Information Enhancement -  There are numerous procedures that can be performed to enhance an image.  However, they can be classified into two major categories: point operations and local operations.  Point operations change the value of each individual pixel independent of all other pixel, while local operations change the value of individual pixels in the context of the values of neighboring pixels.  Common enhancements include image reduction, image magnification, transect extraction, contrast adjustments (linear and non-linear), band ratioing, spatial filtering, fourier transformations, principle components analysis, and texture transformations (Jensen, 1996).

Information Extraction - Unlike analog image processing, which uses all of the elements listed above (Table 1-1.1), digital image processing presently relies almost wholly on the primary elements of tone and color of image pixels.
There has been some success with expert systems and neural networks which attempt to enable the computer to mimic the ways in which humans interpret images.  Expert systems accomplish this through the compilation of a large database of human knowledge gained from analog image interpretation which the computer draws upon in its interpretations.  Nueral networks attempt to 'teach' the computer what decisions to make based upon a training data set.  Once it has 'learned' how to classify the training data succesfully, it is used to interpret and classify new data sets.
 

Information Output

Once the remotely sensed data has been processed, it must be placed into a format that can effectively transmit the information it was intended to.  This can be done in a variety of ways including a prinout of the enhanced image itself, and image map, a thematic map, a spatial database, summary statistics and/or graphs.  Because there are a variety of ways in which the output can be displayed, a knowledge not only of remote sensing, but of such fields GIS, cartography, and spatial statistics are a necessity.  With an understanding of these areas and how they interact one with another, it is possible to produce output that give the user the information needed without confusion.  However, without such knowledge it is more probable that output will be poor and difficult to use properly, thus wasting the time and effort expended in processing the remotely sensed data.



References

Curran, P. J., 1987, "Remote Sensing Methodologies and Geography." International Journal of Remote Sensing, 8:1255-1275.

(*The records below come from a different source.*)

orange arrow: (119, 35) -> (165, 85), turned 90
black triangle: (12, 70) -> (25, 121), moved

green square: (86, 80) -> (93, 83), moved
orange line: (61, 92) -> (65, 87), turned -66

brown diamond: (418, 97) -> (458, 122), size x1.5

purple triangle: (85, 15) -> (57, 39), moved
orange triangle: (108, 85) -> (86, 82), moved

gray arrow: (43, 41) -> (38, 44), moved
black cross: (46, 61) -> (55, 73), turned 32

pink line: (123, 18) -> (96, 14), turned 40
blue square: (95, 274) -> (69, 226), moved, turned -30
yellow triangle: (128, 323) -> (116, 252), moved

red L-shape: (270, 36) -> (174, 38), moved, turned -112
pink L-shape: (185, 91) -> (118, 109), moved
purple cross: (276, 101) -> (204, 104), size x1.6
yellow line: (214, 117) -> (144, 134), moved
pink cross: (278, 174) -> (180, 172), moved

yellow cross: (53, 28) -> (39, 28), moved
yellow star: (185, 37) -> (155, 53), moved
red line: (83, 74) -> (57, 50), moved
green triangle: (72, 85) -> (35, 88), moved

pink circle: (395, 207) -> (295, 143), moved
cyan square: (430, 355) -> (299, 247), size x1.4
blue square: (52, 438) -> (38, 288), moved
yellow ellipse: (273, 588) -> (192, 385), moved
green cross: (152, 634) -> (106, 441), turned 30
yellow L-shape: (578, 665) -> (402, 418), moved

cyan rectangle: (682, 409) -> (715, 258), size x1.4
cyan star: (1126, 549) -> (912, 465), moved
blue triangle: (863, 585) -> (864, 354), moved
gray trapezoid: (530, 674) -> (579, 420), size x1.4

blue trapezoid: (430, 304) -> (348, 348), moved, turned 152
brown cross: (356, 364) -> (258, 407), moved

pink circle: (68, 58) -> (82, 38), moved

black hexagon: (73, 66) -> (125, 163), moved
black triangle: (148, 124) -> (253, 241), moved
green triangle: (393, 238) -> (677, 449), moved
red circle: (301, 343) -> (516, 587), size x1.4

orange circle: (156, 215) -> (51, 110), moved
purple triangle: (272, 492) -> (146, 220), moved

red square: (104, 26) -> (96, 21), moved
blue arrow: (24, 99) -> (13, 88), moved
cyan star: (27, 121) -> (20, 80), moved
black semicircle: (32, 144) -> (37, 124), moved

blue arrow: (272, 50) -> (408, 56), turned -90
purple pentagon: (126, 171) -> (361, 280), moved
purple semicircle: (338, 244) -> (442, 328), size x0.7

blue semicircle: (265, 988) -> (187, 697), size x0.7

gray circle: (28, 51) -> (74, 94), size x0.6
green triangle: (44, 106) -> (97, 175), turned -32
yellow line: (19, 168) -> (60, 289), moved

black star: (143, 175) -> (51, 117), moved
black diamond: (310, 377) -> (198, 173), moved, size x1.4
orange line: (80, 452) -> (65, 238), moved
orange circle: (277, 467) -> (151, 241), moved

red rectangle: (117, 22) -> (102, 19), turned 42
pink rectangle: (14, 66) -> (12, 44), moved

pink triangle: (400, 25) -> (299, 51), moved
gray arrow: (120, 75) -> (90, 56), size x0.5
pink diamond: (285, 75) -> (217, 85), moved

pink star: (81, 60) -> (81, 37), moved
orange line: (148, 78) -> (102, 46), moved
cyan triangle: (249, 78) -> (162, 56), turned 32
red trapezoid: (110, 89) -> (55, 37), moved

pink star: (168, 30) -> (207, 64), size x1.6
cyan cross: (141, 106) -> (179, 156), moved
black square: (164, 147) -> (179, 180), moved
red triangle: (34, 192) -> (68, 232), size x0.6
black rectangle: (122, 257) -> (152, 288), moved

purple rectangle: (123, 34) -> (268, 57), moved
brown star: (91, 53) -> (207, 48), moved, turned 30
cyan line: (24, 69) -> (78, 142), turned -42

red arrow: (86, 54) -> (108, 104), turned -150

Drury, S. A., 1990, A Guide to Remote Sensing: Interpreting Images of the Earth. Oxford: Oxford University Press.

Jensen, J. R., 1996, Introductory Digital Image Processing: A remote sensing perspective, 2nd Edition. NJ: Prentice-Hall.

Logicon Geodynamics, Inc., 1997, Multispectral Imagery Reference Guide. VA: Logicon Geodynamics, Inc.

Lillesand, T. M., R. W. Kiefer, 1994, Remote Sensing and Image Interpretation, 3rd Edition. John Wiley & Sons, Inc., 23 p.

Sabins, F. F., 1987, Remote Sensing: Principles and Interpretation. NY: W.H. Freeman and Company.